Eye Veins: What They’re Called and How They Work

The veins in your eyes have different names depending on where they sit. The ones you can see on the white of your eye are called episcleral veins and conjunctival veins. Deeper inside, where light is processed into vision, the central retinal vein handles the main drainage work. A third set, called vortex veins, drains the middle layer of the eye wall. Together, these veins carry deoxygenated blood out of the eye and back toward the heart.

Veins on the Surface of the Eye

The tiny red lines you sometimes notice on the white of your eye are episcleral veins and conjunctival veins. The conjunctival veins sit in the thin, transparent membrane that covers the white part (the sclera) and lines your eyelids. Just beneath them, the episcleral veins run along the surface of the sclera itself. Both sets eventually feed into the superior ophthalmic vein, a larger vessel that carries blood out of the eye socket and toward the brain’s venous drainage system.

These surface veins are normally thin and barely visible. When they dilate, your eyes look “bloodshot.” That can happen from dry air, allergies, lack of sleep, or irritation from contact lenses. In most cases it’s harmless and temporary. Persistent dilation, though, sometimes signals higher pressure inside the eye.

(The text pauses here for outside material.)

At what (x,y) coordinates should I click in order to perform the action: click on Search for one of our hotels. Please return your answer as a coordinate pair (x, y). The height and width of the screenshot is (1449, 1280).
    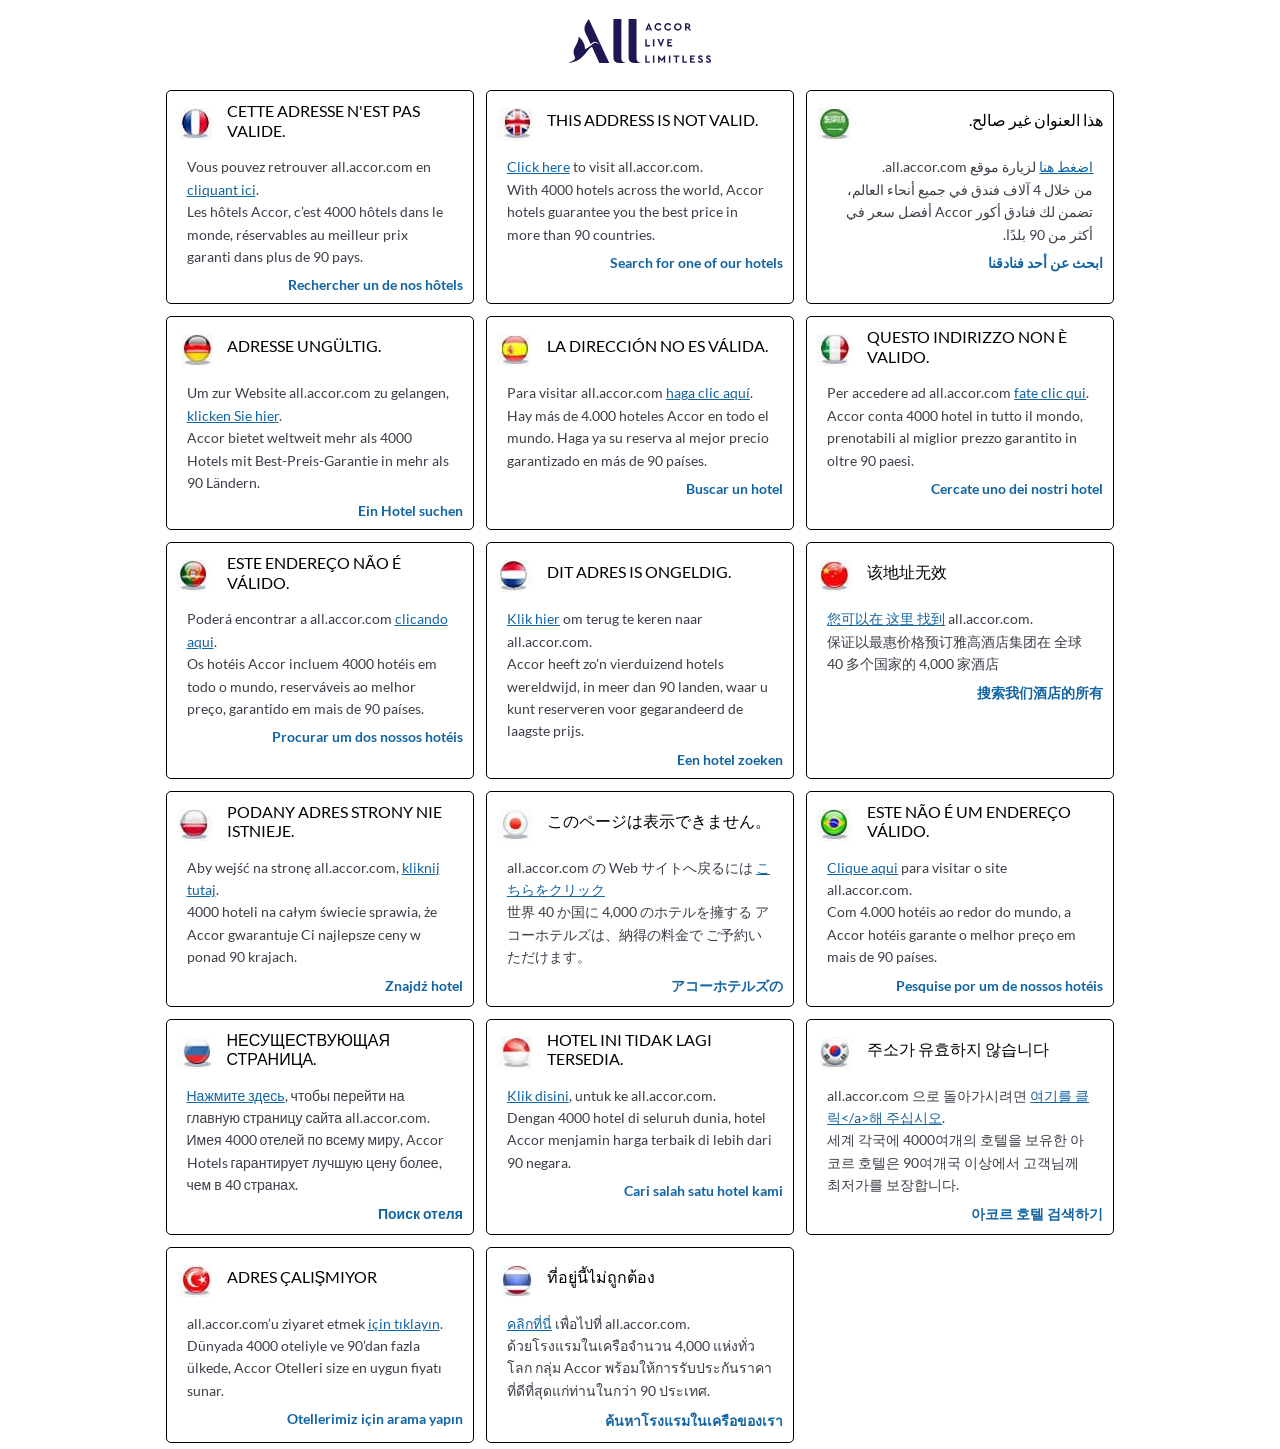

Episcleral venous pressure directly influences intraocular pressure (the fluid pressure inside the eyeball), so chronically swollen episcleral veins can be a sign of conditions like thyroid-related eye disease, inflammation of the sclera, or abnormal connections between arteries and veins in the orbit.

The Central Retinal Vein

The central retinal vein is the single most important vein inside the eye. It drains blood from the retina, the light-sensitive tissue at the back of your eye that makes vision possible. Smaller branch veins spread across the retina like a tree’s roots, collecting blood from the tissue, then merge into one central vessel. That vessel exits the eyeball through the optic nerve, about 10 to 12 millimeters behind where the nerve leaves the eye, running alongside the central retinal artery.

Once outside the eye, the central retinal vein either joins the superior ophthalmic vein or drains directly into the cavernous sinus, a large venous channel at the base of the skull. The pressure inside this vein roughly matches the pressure inside the eyeball, which keeps the vessel stable as blood flows through it.

Eye doctors can actually see the retinal veins during a routine eye exam using an ophthalmoscope. Retinal veins look darker and redder than their companion arteries and are slightly thicker. Arteries tend to have a brighter central light reflex (a thin bright stripe running down the middle), while veins appear more uniformly dark. Near the optic disc, where the optic nerve meets the retina, arteries and veins alternate in a spoke-like pattern.

Vortex Veins

The vortex veins drain the uvea, the eye’s middle layer, which includes the iris, the ciliary body (the muscle that focuses your lens), and the choroid (a blood-rich layer that nourishes the outer retina). Most eyes have four or five vortex veins, though the number ranges from four to eight. There is at least one vortex vein in each quadrant of the sclera. They pierce through the white of the eye toward the back and connect to the ophthalmic veins in the orbit.

You can’t see vortex veins from the outside. They sit deep within the eye wall and are only visible during surgery or specialized imaging. Their main job is handling the high volume of blood that flows through the choroid, which has one of the richest blood supplies of any tissue in the body.

How Blood Flows Out of the Eye

All of these veins funnel into a common exit path. The episcleral veins, central retinal vein, and vortex veins all drain into the superior ophthalmic vein (and to a lesser extent the inferior ophthalmic vein), which carry blood out of the eye socket. From there, blood empties into the cavernous sinus and eventually returns to the heart through the jugular veins. The eye has no valves in most of its venous system, so blood flow depends on pressure differences rather than one-way gates. This makes the eye’s veins somewhat vulnerable to pressure changes elsewhere in the body.

What Happens When Eye Veins Get Blocked

The most common serious problem involving eye veins is retinal vein occlusion, a blockage in either the central retinal vein or one of its branches. A blockage in the main vessel is called central retinal vein occlusion (CRVO), while a blockage in a smaller branch is called branch retinal vein occlusion (BRVO). Both types typically affect only one eye.

Symptoms include blurry vision or sudden vision loss (which can develop over hours or days), floaters (dark spots or lines drifting across your field of vision), and in more severe cases, pain or pressure in the eye. High blood pressure, diabetes, and glaucoma are the most common risk factors. BRVO is generally less severe than CRVO because only part of the retina loses its drainage, but both require prompt evaluation to preserve vision.

On the surface of the eye, chronically dilated episcleral veins can raise intraocular pressure high enough to damage the optic nerve over time. Known causes include blood clots in the brain’s venous sinuses, abnormal arteriovenous connections in the orbit, and Sturge-Weber syndrome. In some people, episcleral veins dilate without any identifiable cause, a condition called idiopathic dilated episcleral veins, where the venous pressure in the affected vessels measures roughly twice the normal value.